I’ve sung nervous. And one of the unfair things I’ve noticed about singing nervous is that anxiety attacks the diaphragm, making it extremely difficult to practice the deep, regulated breathing necessary for singing. No matter how hard you’ve steeled yourself psychologically, physiologically your body betrays you. If Mr. Maloney was really as nervous as he looks at the 21 second mark, it’s highly unlikely he’d have had the breath to belt it out as passionately as he does at the 2:59 mark.
And then there’s the performance itself—from his comfortable handling of the microphone, to the careful annunciation of the consonants, to his singer’s posture, to the articulation of his mouth on the vowels, everything here looks to me like this diamond in the rough has been carefully cut by a professional voice coach. I mean, I’m not a trained singer myself, so my humble opinion is really just that, but my strong suspicion is that Mr. Maloney is neither nervous nor amateur, and that someone’s being taken in here—certainly the audience is, and possibly the judges as well (depending on how cynical you are about the staged nature of these types of shows).

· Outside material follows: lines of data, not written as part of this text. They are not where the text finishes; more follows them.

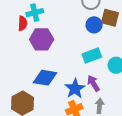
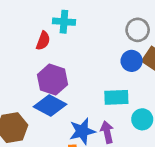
red semicircle: (23, 23) -> (43, 41), moved
purple hexagon: (42, 39) -> (53, 80), moved

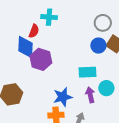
blue diamond: (50, 106) -> (25, 47), moved, turned 65
purple arrow: (107, 132) -> (90, 95), moved

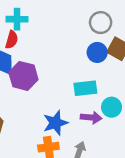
cyan cross: (49, 17) -> (17, 19), moved
purple arrow: (90, 95) -> (91, 117), turned 112

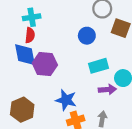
blue circle: (97, 52) -> (87, 36), moved
blue star: (55, 123) -> (66, 100), moved, turned -30

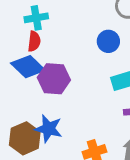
blue diamond: (25, 55) -> (28, 67), turned -35
blue star: (66, 100) -> (49, 129), moved

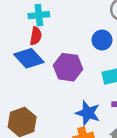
purple hexagon: (54, 79) -> (68, 67), moved
blue star: (49, 129) -> (88, 113), moved

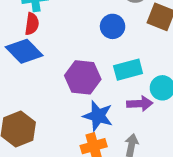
purple hexagon: (68, 67) -> (83, 77), moved

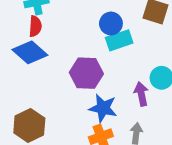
cyan rectangle: (128, 70) -> (119, 40), moved
purple arrow: (140, 104) -> (141, 94), turned -95

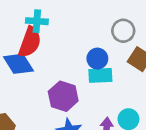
red semicircle: (35, 26) -> (30, 42), size x1.6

But that’s not really my point today. What I’m thinking about is how compelling Mr. Maloney’s story has made his performance. He is, no doubt, a powerful singer; but powerful singers sing for audiences all the time, as well or better than Mr. Maloney, without moving crowds to tears. And if you’d watched this performance from the ### mark, without the story to set it up, you might say: “Hmmm... nice voice,” but then you’d move on. It’s not likely you’d share it on Facebook. Or cry.
It’s the story that evokes the tears; and it’s the story that gives the song context and power.

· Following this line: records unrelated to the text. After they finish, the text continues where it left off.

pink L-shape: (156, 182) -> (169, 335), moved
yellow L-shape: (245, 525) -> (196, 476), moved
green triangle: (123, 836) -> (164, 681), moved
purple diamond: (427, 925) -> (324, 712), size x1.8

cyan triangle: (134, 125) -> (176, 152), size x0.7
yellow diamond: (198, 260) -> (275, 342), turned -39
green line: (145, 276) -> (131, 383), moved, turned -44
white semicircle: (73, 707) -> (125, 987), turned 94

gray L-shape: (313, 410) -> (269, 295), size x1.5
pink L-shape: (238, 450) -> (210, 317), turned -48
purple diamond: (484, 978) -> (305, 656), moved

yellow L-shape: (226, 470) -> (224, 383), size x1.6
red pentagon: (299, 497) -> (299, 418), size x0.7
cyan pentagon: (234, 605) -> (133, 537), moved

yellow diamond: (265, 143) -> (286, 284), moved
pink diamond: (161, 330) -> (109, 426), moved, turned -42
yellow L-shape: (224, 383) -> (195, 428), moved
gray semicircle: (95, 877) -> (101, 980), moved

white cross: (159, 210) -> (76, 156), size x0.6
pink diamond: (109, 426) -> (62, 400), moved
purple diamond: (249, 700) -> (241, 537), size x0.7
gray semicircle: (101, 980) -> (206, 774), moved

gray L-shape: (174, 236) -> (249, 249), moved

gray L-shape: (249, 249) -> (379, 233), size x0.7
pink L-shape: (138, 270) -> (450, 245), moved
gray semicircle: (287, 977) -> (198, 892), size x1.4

And bear with me, but I’m thinking about that as it relates to faith and theology. A lot of times, when we talk about the deep truths of Christianity they are disconnected from the story that makes them compelling. Take theological doctrines for instance. Often people have a hard time swallowing the doctrine of the Trinity because it’s presented like an abstract “blueprint” for some faceless Three-in-One God “out there” somewhere. But when it gets connected the Story of the early Christians, and their attempt to explain why, on the one hand, they worshipped a first Century Jewish Holy Man named Jesus, but on the other hand, they kept insisting that they were right in line with the Jewish Monotheism that Jesus himself taught and adhered to... that story makes the Trinitarian “song” compelling.
The Message of the Cross is like this. An a-historical doctrine about an a-historical “Christ” who died for my sins (in the abstract) can evoke assent, but is unlikely to evoke tears and more likely to evoke a lot of questions—how, exactly does a dying Jewish Rabbi atone for sins? But when it is connected to The Story—the story of a creator God who refused to turn his back on his creation even when they rejected him—who chose Israel to be a people who would draw the creation back to its maker by showing the world what life with him was supposed to look like—who agonized over this people as they failed in their calling, even to the point of their exile at the hands of a pagan Empire—who promised them return and restoration and renewal (and that their restoration would translate into restoration for the whole creation)—and who raised up from them a Messiah, his Son, our Lord, who lived out both the story of the creator’s rejection and the exile of the creator’s people through his death on the cross (and then inaugurated the promised restoration through his glorious resurrection)—when it’s connected to this story, that’s when the doctrine of Atonement really starts to sing.
And when that story is connected to my own story: of seeking and failure and longing for shalom, and of discovering through Jesus redemption from the ashes of sin—that, I think, is when the song has the power to evoke real tears of catharsis and delight.